▶ **Available data**:

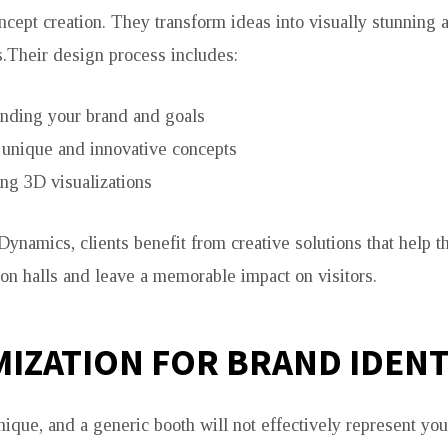
ncept creation. They transform ideas into visually stunning a
s.Their design process includes:
nding your brand and goals
 unique and innovative concepts
ng 3D visualizations
Dynamics, clients benefit from creative solutions that help t
on halls and leave a memorable impact on visitors.
IZATION FOR BRAND IDENT
nique, and a generic booth will not effectively represent you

▶ **Instructions to follow**: I would like the material repeated in full and exactly, with its images omitted.

▶ **Solution**:
ncept creation. They transform ideas into visually stunning a
s.Their design process includes:
nding your brand and goals
 unique and innovative concepts
ng 3D visualizations
Dynamics, clients benefit from creative solutions that help t
on halls and leave a memorable impact on visitors.
IZATION FOR BRAND IDENT
nique, and a generic booth will not effectively represent you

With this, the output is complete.